EXERCISE DETAILS: The whole listing that follows is to be restated word for word, images excluded.
*** RECORDS FOR THIS EXERCISE Section Begins ***
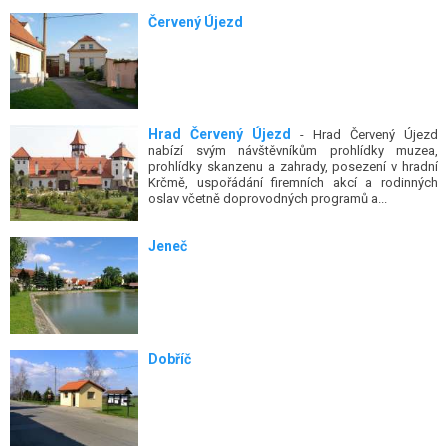
Červený Újezd
Hrad Červený Újezd
- Hrad Červený Újezd
nabízí svým návštěvníkům prohlídky muzea,
prohlídky skanzenu a zahrady, posezení v hradní
Krčmě, uspořádání firemních akcí a rodinných
oslav včetně doprovodných programů a...
Jeneč
Dobříč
*** RECORDS FOR THIS EXERCISE Section Ends ***
WRITTEN REPLY:
Červený Újezd
Hrad Červený Újezd
- Hrad Červený Újezd
nabízí svým návštěvníkům prohlídky muzea,
prohlídky skanzenu a zahrady, posezení v hradní
Krčmě, uspořádání firemních akcí a rodinných
oslav včetně doprovodných programů a...
Jeneč
Dobříč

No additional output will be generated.